• **Excerpted data**
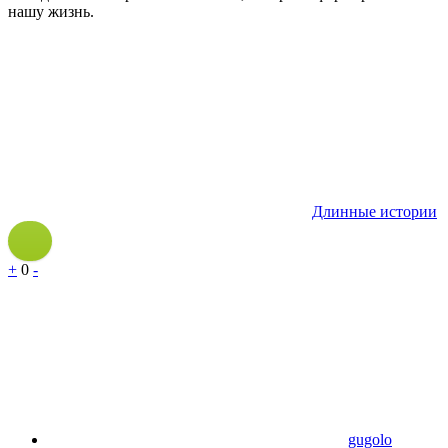
нашу жизнь.
Длинные истории
+
0
-
gugolo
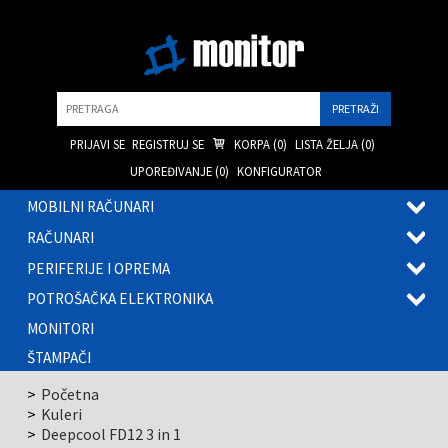
Pretraga
PRIJAVI SE
REGISTRUJ SE
KORPA (
0
)
LISTA ŽELJA (
0
)
UPOREĐIVANJE (
0
)
KONFIGURATOR
MOBILNI RAČUNARI
OTVOR
RAČUNARI
PODME
OTVOR
PERIFERIJE I OPREMA
PODME
OTVOR
POTROŠAČKA ELEKTRONIKA
PODME
OTVOR
MONITORI
PODME
ŠTAMPAČI
Početna
Kuleri
Deepcool FD12 3 in 1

• **What the exercise asks**
The listing above must be printed again exactly, minus its pictures.

• **Output of the task**
нашу жизнь.
Длинные истории
+
0
-
gugolo
Pretraga
PRIJAVI SE
REGISTRUJ SE
KORPA (
0
)
LISTA ŽELJA (
0
)
UPOREĐIVANJE (
0
)
KONFIGURATOR
MOBILNI RAČUNARI
OTVOR
RAČUNARI
PODME
OTVOR
PERIFERIJE I OPREMA
PODME
OTVOR
POTROŠAČKA ELEKTRONIKA
PODME
OTVOR
MONITORI
PODME
ŠTAMPAČI
Početna
Kuleri
Deepcool FD12 3 in 1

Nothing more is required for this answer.